# Nero burning errors



## sleeptodream (Jun 15, 2004)

It's a new writer, I've only been able to burn one audio CD, and then errors the rest of the time.

This is the logfile when I tried burning a video CD (from mpeg file).



> Windows XP 5.1
> IA32
> WinAspi: -
> ahead WinASPI: File 'C:\Program Files\Ahead\Nero\Wnaspi32.dll': Ver=2.0.1.56, size=163910 bytes, created 7/13/2003 2:49:42 AM
> ...


Please help! Thank you.


----------



## Rockn (Jul 29, 2001)

Check your burning speed, make sure UDMA is on in the BIOS and use a better quality media. What is the current drive config as far as master slave setup with regards to your other drives? A firmware update may also be needed for this drive if it isn't bad already.


----------



## sleeptodream (Jun 15, 2004)

> Check your burning speed


I've tried 24x, 12x, 8x, 4x, and 2x.



> make sure UDMA is on in the BIOS


I'm not quite sure how to do this?



> and use a better quality media.


I've tried 4 different kinds already.



> What is the current drive config as far as master slave setup with regards to your other drives?


Uhm...how do I determine this too?

One probably important thing I forgot to mention -- it's an external drive, I'm using an IBM enclosure.


----------



## shreshti (Apr 28, 2005)

Ok Sleep to Dream Your problem can be solved Dont worry...
First enter into BIOS and check for UDMA
If you dont know how to enter into BIOS just keep typing key until it has entered the BIOS setup and the go to the peripherals whre you can find your drive and set it up for the UDMA

If it doesnt work check for newest update of Nero Rom Again and also check your drivers are perfect

Check that your proper drive is YOu Drive

OK
Try thsese on..


----------



## shreshti (Apr 28, 2005)

Ok Sleep to Dream Your problem can be solved Dont worry...
First enter into BIOS and check for UDMA
If you dont know how to enter into BIOS just keep typing key until it has entered the BIOS setup and the go to the peripherals whre you can find your drive and set it up for the UDMA

If it doesnt work check for newest update of Nero Rom Again and also check your drivers are perfect

Check that your proper drive is YOu Drive

OK
Try thsese on..


----------



## sleeptodream (Jun 15, 2004)

Okay, the past days I've been doing a bunch of things in attempting to solve my problem.
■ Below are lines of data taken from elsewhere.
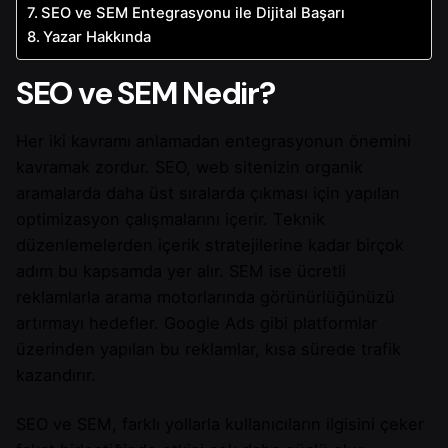
SEO ve SEM Entegrasyonu ile Dijital Başarı
Yazar Hakkında
SEO ve SEM Nedir?
Her iki kavramı anlamadan entegrasyonun önemini
kavramak zordur. SEO, web sitenizin organik
aramalarda daha üst sıralarda çıkması için yapılan
optimizasyon çalışmalarını içerir. Teknik
düzenlemelerden içerik stratejilerine kadar birçok
adım bu kapsamda yer alır. SEM ise ücretli
reklamlarla arama motorlarında görünürlüğünüzü
artırmayı hedefler. Google Ads gibi platformlar
üzerinden yapılan bu reklamlar, kısa sürede trafik
kazandırır.
SEO ve SEM, farklı yollarla kullanıcıların ilgisini çeker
These include:

*Software* 
- Upgrading to version 6.6.0.12 of Nero Burning ROM - installed, uninstalled, and reinstalled this a bunch of times
- Tried other software like NTI CD & DVD-Maker 7 (this particular one didn't even recognize my drive?)

*ASPI/Chipset* 
- Using ForceASPI 
- Using the Intel Chipset Software Installation Utility for my Intel 852/855 GM/GME chipset

*Checking through BIOS -- UDMA settings*
- Updating to ACPI Flash BIOS version 1.70 for my Toshiba notebook
- Afterwards, checking my BIOS, but the device is still not showing up there (should be under CD/DVD Rom drives or Removable Devices right?) During the boot, however, there is a line that shows something like USB: Mat****a UJ-831S (that's my drive's brand/model) under the line showing my usb mouse. Anyway, point is I can't check for the UDMA settings there.
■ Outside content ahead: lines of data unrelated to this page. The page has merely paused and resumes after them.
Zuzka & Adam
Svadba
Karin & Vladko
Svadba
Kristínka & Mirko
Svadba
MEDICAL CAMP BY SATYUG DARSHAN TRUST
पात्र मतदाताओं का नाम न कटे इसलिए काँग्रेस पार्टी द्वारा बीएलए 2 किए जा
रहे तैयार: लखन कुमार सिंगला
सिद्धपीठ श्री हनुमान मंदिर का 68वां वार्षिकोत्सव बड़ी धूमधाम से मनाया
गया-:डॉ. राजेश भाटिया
- Doing some research and so checking the UDMA setting through Device Manager > IDE ATA/ATAPI controllers > Primary IDE Channel > Advanced Settings, and here it shows:


> Device 0
> Device Type: Auto Detection (drop-down box is dimmed)
> Transfer Mode: DMA if available
> Current Transfer mode: Ultra DMA Mode 5
> ...


I've also tried changing the transfer mode to PIO Only, pressing OK, then going back to change it to DMA if available. (But really, I don't know what these all mean, I just followed instructions from other sites)

*Firmware*
- My drive's firmware, according to FLASHMAN'S Detect Firmware Version Tool, is 1.01. I tried searching for updates, and I only found v.1.07 but for NEC OEM drives only. I don't think I have a NEC OEM drive, so I haven't tried it out.

*Current situation*
So now I can actually burn CD-Rs, with Video, Audio, and Data, using Nero Burning ROM 6.6.0.12 but *only at a maximum of 4x*. Any higher, and I get the following error (from my Nero simulation logs):



> SCSI_ABORTED
> SCSI_HASTAT_REQUEST_SENSE_FAILED





> 11:13:41 PM	#25 CDR -1033 File WriterStatus.cpp, Line 154
> Drive not ready
> MAT****A DVD-RAM UJ-831S\H1 T0
> 
> ...


On the other hand, I could burn DVD-ROM (ISO) also at 4x. However, I tried a DVD-Video, and the simulation failed at 4x and worked at 2x, but burning failed for both. (I haven't tried 1x.)

*Current PROBLEM*
I appreciate being able to burn at all, but of course *I would like to be able to burn CDs at a rate higher than 4x, and DVD-Videos as well*. My drive's specs are as follows:



> - 12.7mm height
> - 5X DVD-RAM Writing
> - 8X DVD-R Writing
> - 4X DVD-RW Writing
> ...


Again, I'm using it as an *external drive* using an IBM enclosure. I tried attaching the drive directly to my laptop, but it's not being recognized at all, and is not showing up anywhere.

Anything else I could try?


----------



## Moby (Mar 19, 2002)

If I missed the info in your posts sorry, but is your laptop and the drive USB1 or USB2, I'm assuming if the drive is new then it's USB2, but how about the speed of your laptop usb ports?


----------



## sleeptodream (Jun 15, 2004)

Yes, the drive is USB 2, and my laptop has 3 USB2 ports.


----------